If he could push the case through the FBI or some independent agency, there was a chance that the CAF's highplaced buddies wouldn't be able to save him. There were still plenty of incitement and extortion beefs against the old IGW in Arizona, and the Op was sure he could scrape up a few extra charges. There might even be some bounties on the bastard's pointy head. The spare change would come in handy. He had been doing too many of these charity cases recently, and the coffers could do with some heavy replenishing.
The Yazoo Krewe were busy with their wounds, and with mopping up.
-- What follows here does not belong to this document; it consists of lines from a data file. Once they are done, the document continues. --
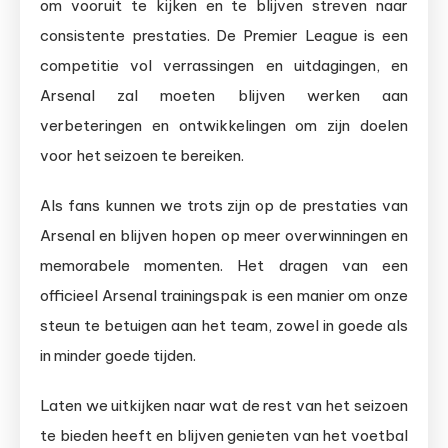
om vooruit te kijken en te blijven streven naar
consistente prestaties. De Premier League is een
competitie vol verrassingen en uitdagingen, en
Arsenal zal moeten blijven werken aan
verbeteringen en ontwikkelingen om zijn doelen
voor het seizoen te bereiken.
Als fans kunnen we trots zijn op de prestaties van
Arsenal en blijven hopen op meer overwinningen en
memorabele momenten. Het dragen van een
officieel Arsenal trainingspak is een manier om onze
steun te betuigen aan het team, zowel in goede als
in minder goede tijden.
Laten we uitkijken naar wat de rest van het seizoen
te bieden heeft en blijven genieten van het voetbal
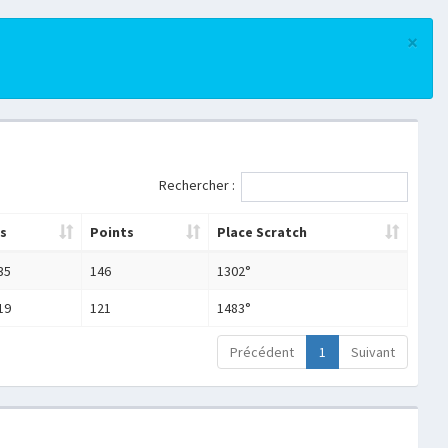
×
Rechercher :
s
Points
Place Scratch
35
146
1302°
19
121
1483°
Précédent
1
Suivant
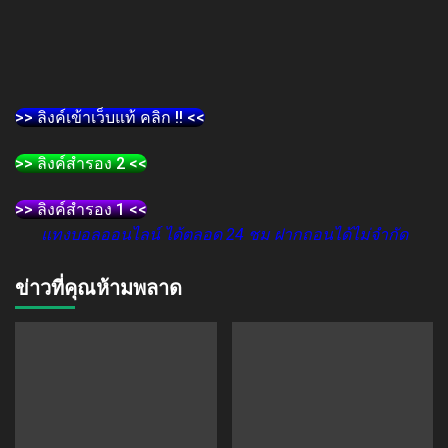
>> ลิงค์เข้าเว็บแท้ คลิก !! <<
>> ลิงค์สำรอง 2 <<
>> ลิงค์สำรอง 1 <<
แทงบอลออนไลน์ ได้ตลอด 24 ชม ฝากถอนได้ไม่จำกัด
ข่าวที่คุณห้ามพลาด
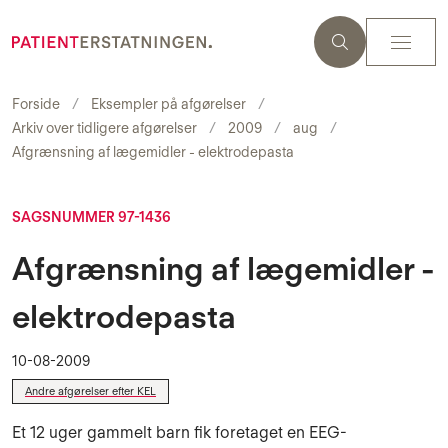
Forside
Eksempler på afgørelser
Arkiv over tidligere afgørelser
2009
aug
Afgrænsning af lægemidler - elektrodepasta
SAGSNUMMER 97-1436
Afgrænsning af lægemidler -
elektrodepasta
10-08-2009
Andre afgørelser efter KEL
Et 12 uger gammelt barn fik foretaget en EEG-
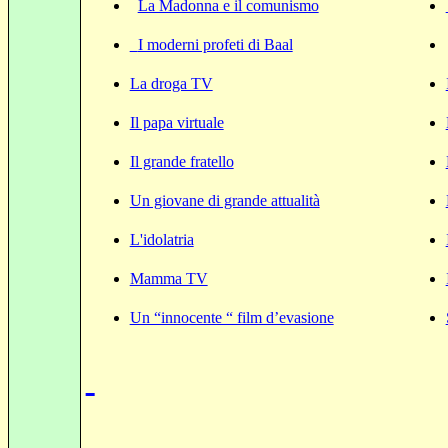
La Madonna e il comunismo
I moderni profeti di Baal
La droga TV
Il papa virtuale
Il grande fratello
Un giovane di grande attualità
L'idolatria
Mamma TV
Un “innocente “ film d’evasione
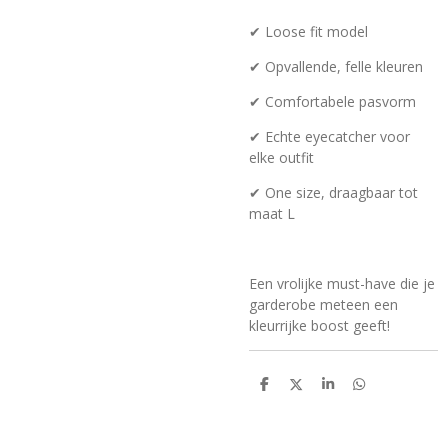
✔ Loose fit model
✔ Opvallende, felle kleuren
✔ Comfortabele pasvorm
✔ Echte eyecatcher voor
elke outfit
✔ One size, draagbaar tot
maat L
Een vrolijke must-have die je
garderobe meteen een
kleurrijke boost geeft!
D
D
S
D
e
e
h
e
l
e
a
l
e
l
r
e
n
e
n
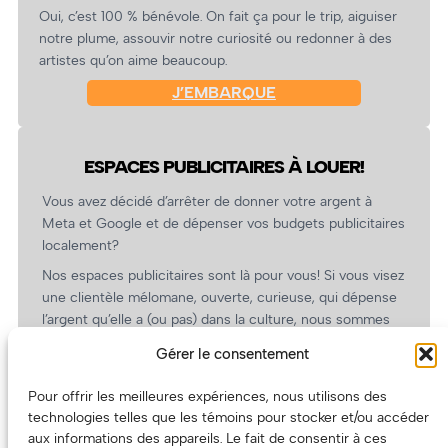
Oui, c’est 100 % bénévole. On fait ça pour le trip, aiguiser
notre plume, assouvir notre curiosité ou redonner à des
artistes qu’on aime beaucoup.
J’EMBARQUE
ESPACES PUBLICITAIRES À LOUER!
Vous avez décidé d’arrêter de donner votre argent à
Meta et Google et de dépenser vos budgets publicitaires
localement?
Nos espaces publicitaires sont là pour vous! Si vous visez
une clientèle mélomane, ouverte, curieuse, qui dépense
l’argent qu’elle a (ou pas) dans la culture, nous sommes
un partenaire de choix. En plus, on coûte pas cher!
Gérer le consentement
On prépare une grille tarifaire intéressante et on vous
revient.
Pour offrir les meilleures expériences, nous utilisons des
technologies telles que les témoins pour stocker et/ou accéder
(Oui, on va avoir des tarifs spéciaux pour vous, les
aux informations des appareils. Le fait de consentir à ces
artistes!)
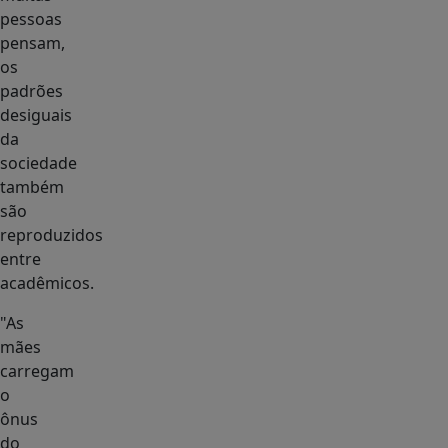
pessoas
pensam,
os
padrões
desiguais
da
sociedade
também
são
reproduzidos
entre
acadêmicos.
"As
mães
carregam
o
ônus
do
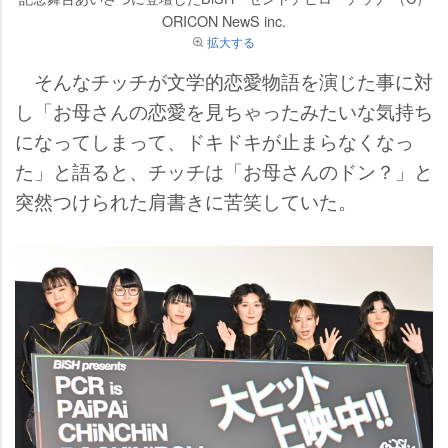
ORICON NewS inc.
拡大する
そんなチッチが文学的恋愛物語を演じた事に対
し「お母さんの恋愛を見ちゃったみたいな気持ち
になってしまって、ドキドキが止まらなくなっ
た」と語ると、チッチは「お母さんのドン？」と
突然つけられた肩書きに苦笑していた。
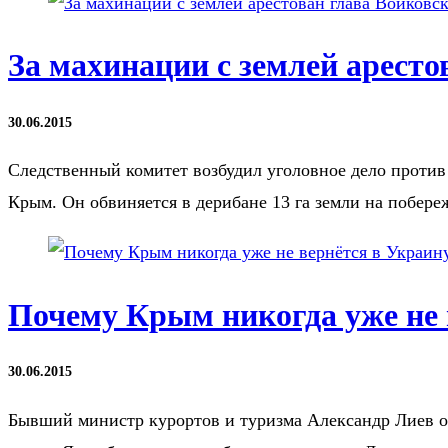
За махинации с землей аресто
30.06.2015
Следственный комитет возбудил уголовное дело против
Крым. Он обвиняется в дерибане 13 га земли на побере
Почему Крым никогда уже не 
30.06.2015
Бывший министр курортов и туризма Александр Лиев о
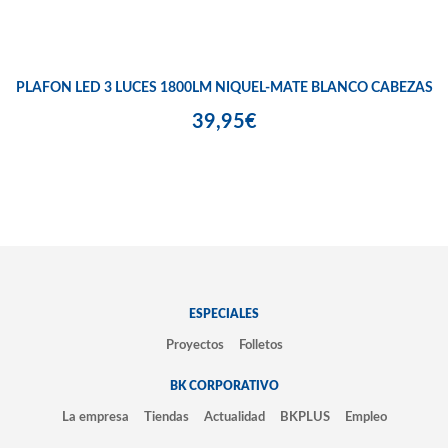
PLAFON LED 3 LUCES 1800LM NIQUEL-MATE BLANCO CABEZAS
39,95€
ESPECIALES
Proyectos
Folletos
BK CORPORATIVO
La empresa
Tiendas
Actualidad
BKPLUS
Empleo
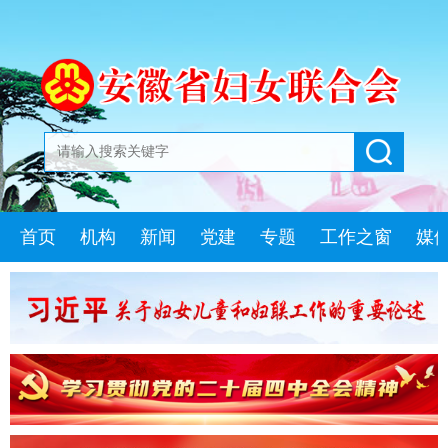
首页
机构
新闻
党建
专题
工作之窗
媒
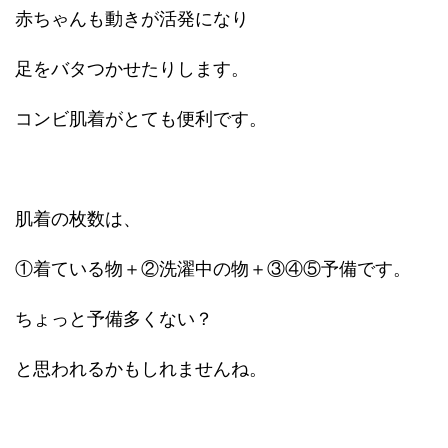
赤ちゃんも動きが活発になり
足をバタつかせたりします。
コンビ肌着がとても便利です。
肌着の枚数は、
①着ている物＋②洗濯中の物＋③④⑤予備です。
ちょっと予備多くない？
と思われるかもしれませんね。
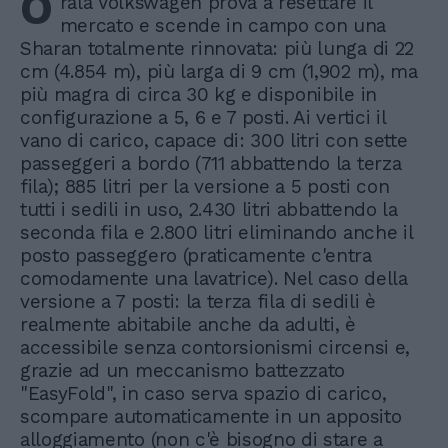
O
rala Volkswagen prova a resettare il
mercato e scende in campo con una
Sharan totalmente rinnovata: più lunga di 22
cm (4.854 m), più larga di 9 cm (1,902 m), ma
più magra di circa 30 kg e disponibile in
configurazione a 5, 6 e 7 posti. Ai vertici il
vano di carico, capace di: 300 litri con sette
passeggeri a bordo (711 abbattendo la terza
fila); 885 litri per la versione a 5 posti con
tutti i sedili in uso, 2.430 litri abbattendo la
seconda fila e 2.800 litri eliminando anche il
posto passeggero (praticamente c'entra
comodamente una lavatrice). Nel caso della
versione a 7 posti: la terza fila di sedili è
realmente abitabile anche da adulti, è
accessibile senza contorsionismi circensi e,
grazie ad un meccanismo battezzato
"EasyFold", in caso serva spazio di carico,
scompare automaticamente in un apposito
alloggiamento (non c'è bisogno di stare a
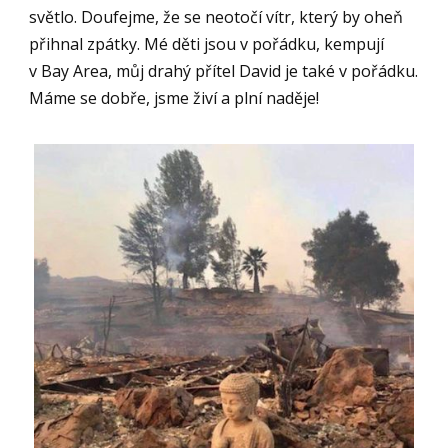
světlo. Doufejme, že se neotočí vítr, který by oheň
přihnal zpátky. Mé děti jsou v pořádku, kempují
v Bay Area, můj drahý přítel David je také v pořádku.
Máme se dobře, jsme živí a plní naděje!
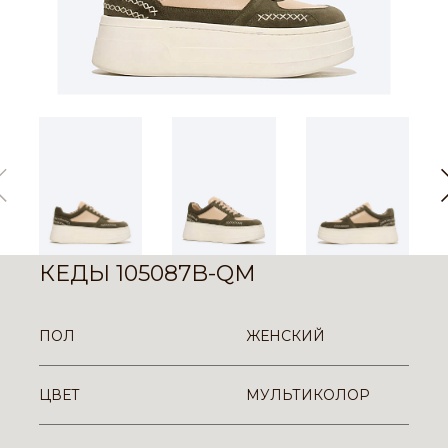
КЕДЫ 105087B-QM
ПОЛ
ЖЕНСКИЙ
ЦВЕТ
МУЛЬТИКОЛОР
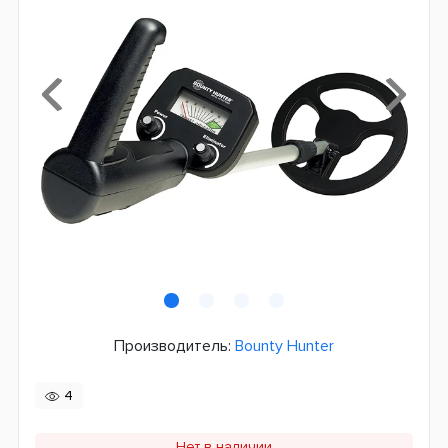
Производитель:
Bounty Hunter
4
Нет в наличии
Later, they'd probably all get drunk and sing songs. The Op remembered the early days, when he'd heard the Mississippi songs. And later caught up with the great bluesmen: Robert Johnson, who some say sold his soul to the Devil to make the music, Arthur Crudup, who wrote 'That's All Right (Mama),' Johnny Ace, who shot himself playing Russian Roulette just as 'Pledging My Heart' hit the charts in 1954, Kokomo Arnold, who wrote the original 'Milkcow Blues Boogie,' Junior Parker, B.B. King, Rufus 'Bear Cat' Thomas, Big Memphis Ma Rainey, Hardrock Gunter, the Ripley Cotton Choppers, Big Bill Broonzy, Howlin' Wolf…
The music was faint now. It had been a long time. Forty years. But you couldn't ever burn it out of you. If you were born with it, it was always there.
He heaved Burtram Fassett towards the powerboat, and dumped him in. He'd make his way back quietly to Yazoo, and lock the Confederate into the reinforced trunk of his Cadillac convertible. Then, he'd head back to Memphis.